##### Records for this exercise #####
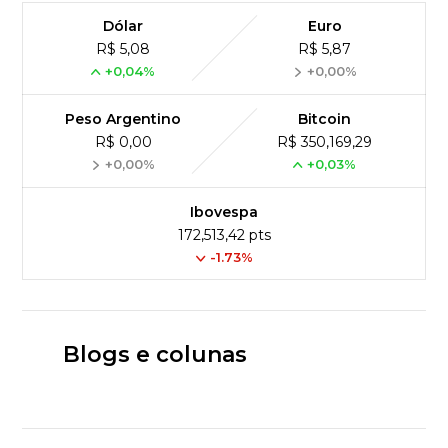
Dólar
Euro
R$ 5,08
R$ 5,87
+0,04%
+0,00%
Peso Argentino
Bitcoin
R$ 0,00
R$ 350,169,29
+0,00%
+0,03%
Ibovespa
172,513,42 pts
-1.73%
Blogs e colunas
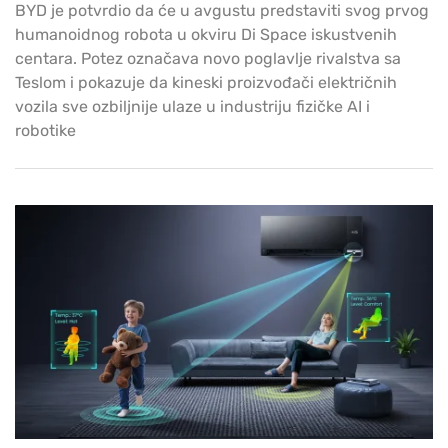
BYD je potvrdio da će u avgustu predstaviti svog prvog
humanoidnog robota u okviru Di Space iskustvenih
centara. Potez označava novo poglavlje rivalstva sa
Teslom i pokazuje da kineski proizvođači električnih
vozila sve ozbiljnije ulaze u industriju fizičke AI i
robotike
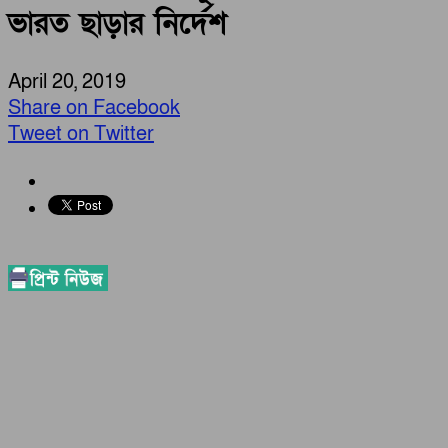
ভারত ছাড়ার নির্দেশ
April 20, 2019
Share on Facebook
Tweet on Twitter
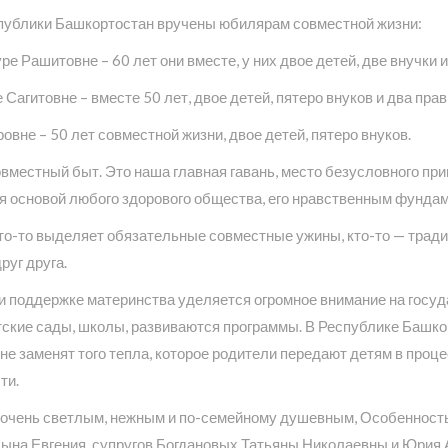
публики Башкортостан вручены юбилярам совместной жизни:
Рашитовне – 60 лет они вместе, у них двое детей, две внучки и
гитовне – вместе 50 лет, двое детей, пятеро внуков и два прав
вне – 50 лет совместной жизни, двое детей, пятеро внуков.
овместный быт. Это наша главная гавань, место безусловного при
ся основой любого здорового общества, его нравственным фунда
Кто-то выделяет обязательные совместные ужины, кто-то — трад
руг друга.
 поддержке материнства уделяется огромное внимание на госуд
ские сады, школы, развиваются программы. В Республике Башко
не заменят того тепла, которое родители передают детям в проц
ти.
 очень светлым, нежным и по-семейному душевным, Особеннос
ына Евгения, супругов Богдановых Татьяны Николаевны и Юрия Ан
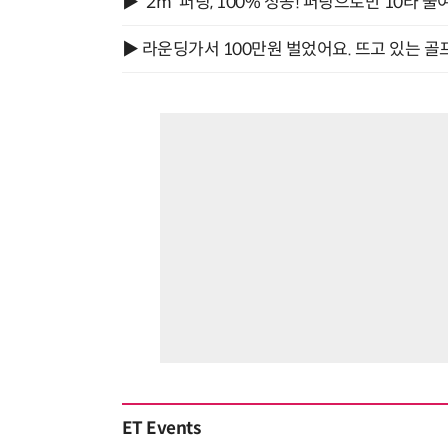
▶ '2m' 퍼팅, 100% 성공! 퍼팅으로만 10타 줄
▶ 라운딩가서 100만원 벌었어요. 뜨고 있는 골
“계속 쫓아왔다”…도망치던 우크라 민간인 공격한 러 자폭 드론
ET Events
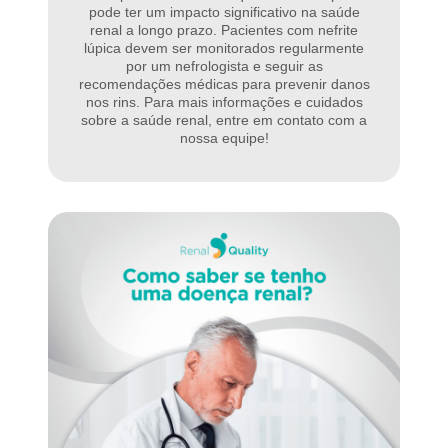
pode ter um impacto significativo na saúde
renal a longo prazo. Pacientes com nefrite
lúpica devem ser monitorados regularmente
por um nefrologista e seguir as
recomendações médicas para prevenir danos
nos rins. Para mais informações e cuidados
sobre a saúde renal, entre em contato com a
nossa equipe!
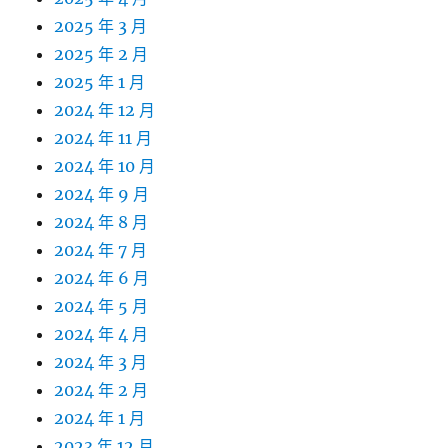
2025 年 3 月
2025 年 2 月
2025 年 1 月
2024 年 12 月
2024 年 11 月
2024 年 10 月
2024 年 9 月
2024 年 8 月
2024 年 7 月
2024 年 6 月
2024 年 5 月
2024 年 4 月
2024 年 3 月
2024 年 2 月
2024 年 1 月
2023 年 12 月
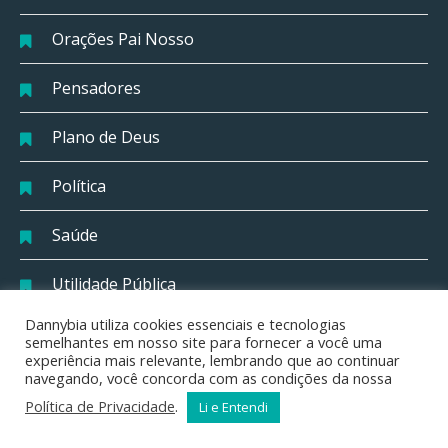
Orações Pai Nosso
Pensadores
Plano de Deus
Política
Saúde
Utilidade Pública
Dannybia utiliza cookies essenciais e tecnologias
semelhantes em nosso site para fornecer a você uma
Áudios para Curtir
experiência mais relevante, lembrando que ao continuar
navegando, você concorda com as condições da nossa
Tocador
Política de Privacidade
.
Li e Entendi
00:00
00:00
de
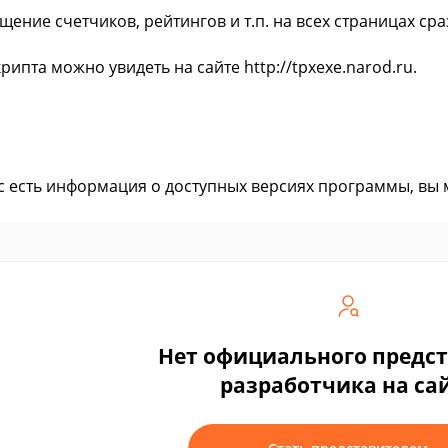
щение счетчиков, рейтингов и т.п. на всех страницах сра
рипта можно увидеть на сайте http://tpxexe.narod.ru.
ас есть информация о доступных версиях программы, вы
Нет официального предс
разработчика на са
#####
- _Goal of the exercise_:
Every line above that holds the word "nossa" should be copied out.

- _Written answer_:
nossa equipe!
navegando, você concorda com as condições da nossa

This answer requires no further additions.